Patrick's eyebrows jumped. “Has he?”
“No.”
“See what I mean?”
“Maybe he's someone we'd recognize.”
“Yeah, there's a thought. You know . . . he seems to be built a lot like David Letterman.”
Romy wasn't going to dignify that with a response.
“Let's walk,” she said, satisfied that no one was on their tail.
“Seriously, though, I'd feel a lot better about this Zero guy if I knew what makes his motor run.” Patrick seemed to be in summation mode as they
headed toward Tenth Avenue, walking sideways, the wind ruffling his blond hair as he gestured with his hands. “If it's because a SimGen truck ran over his mother when he was a kid, fine. Or if he's got huge short positions on SimGen stock, fine. Or even if it's because of something crazy like Mercer Sinclair stole his girlfriend in seventh grade, okay too. I just want to know so I can have a handle on how much he'll risk to get what he wants. Because so far we're the ones in the line of fire, not him. He wasn't in my car when it was run off the Saw Mill. He wasn't at Beacon Ridge when the sims offered to share their poisoned food with us.”
Romy hated to admit it, but Patrick was making sense. She'd been taken with Zero from their first meeting. She'd sensed the fire burning beneath all his layers of disguise, and had been warmed by its heat. But what fueled that fire? It was a question she'd never asked. She'd assumed it burned the same as her own, an all-consuming desire to right a wrong. Was that foolish? Perhaps. But she had to go with what she felt.

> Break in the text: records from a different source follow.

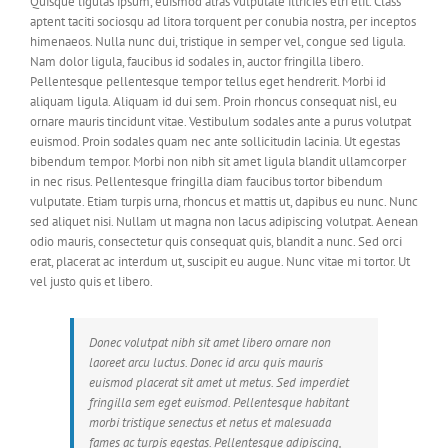
Quisque ligulas ipsum, euismod atras vulputate iltricies etri elit. Class
aptent taciti sociosqu ad litora torquent per conubia nostra, per inceptos
himenaeos. Nulla nunc dui, tristique in semper vel, congue sed ligula.
Nam dolor ligula, faucibus id sodales in, auctor fringilla libero.
Pellentesque pellentesque tempor tellus eget hendrerit. Morbi id
aliquam ligula. Aliquam id dui sem. Proin rhoncus consequat nisl, eu
ornare mauris tincidunt vitae. Vestibulum sodales ante a purus volutpat
euismod. Proin sodales quam nec ante sollicitudin lacinia. Ut egestas
bibendum tempor. Morbi non nibh sit amet ligula blandit ullamcorper
in nec risus. Pellentesque fringilla diam faucibus tortor bibendum
vulputate. Etiam turpis urna, rhoncus et mattis ut, dapibus eu nunc. Nunc
sed aliquet nisi. Nullam ut magna non lacus adipiscing volutpat. Aenean
odio mauris, consectetur quis consequat quis, blandit a nunc. Sed orci
erat, placerat ac interdum ut, suscipit eu augue. Nunc vitae mi tortor. Ut
vel justo quis et libero.
Donec volutpat nibh sit amet libero ornare non
laoreet arcu luctus. Donec id arcu quis mauris
euismod placerat sit amet ut metus. Sed imperdiet
fringilla sem eget euismod. Pellentesque habitant
morbi tristique senectus et netus et malesuada
fames ac turpis egestas. Pellentesque adipiscing,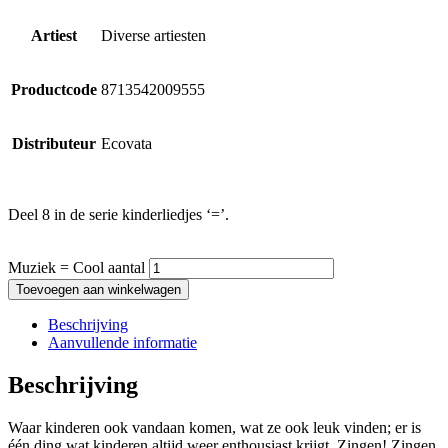
Artiest
Diverse artiesten
Productcode
8713542009555
Distributeur
Ecovata
Deel 8 in de serie kinderliedjes ‘=’.
Muziek = Cool aantal
Toevoegen aan winkelwagen
Beschrijving
Aanvullende informatie
Beschrijving
Waar kinderen ook vandaan komen, wat ze ook leuk vinden; er is
één ding wat kinderen altijd weer enthousiast krijgt. Zingen! Zingen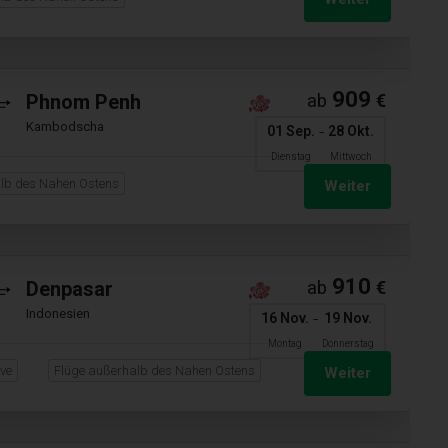
909
Phnom Penh
ab
€
Kambodscha
-
01 Sep.
28 Okt.
Dienstag
Mittwoch
lb des Nahen Ostens
Weiter
910
Denpasar
ab
€
Indonesien
-
16 Nov.
19 Nov.
Montag
Donnerstag
ive
Flüge außerhalb des Nahen Ostens
Weiter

“All I can tell you,” she said, “is that I believe in his cause and he's never let me down. I don't intend to let him down.”
He sighed. “Fair enough. I'm trusting your judgment. For now.”
Down near Tenth, Romy stopped before a dirty white doorway next to an equally dirty white roll-up garage door and pressed a buzzer. She glanced up into the eye of an overhead security camera and nodded once, signaling that all was clear. The door buzzed open.
Inside, a single dusty bulb glowed in the ceiling. They found Zero, barely visible in the gloom, his tall lean figure swathed in sweater, jeans, ski mask, dark glasses, and gloves, pacing beside a beat-up Ford Econoline delivery van, once white, now soot gray.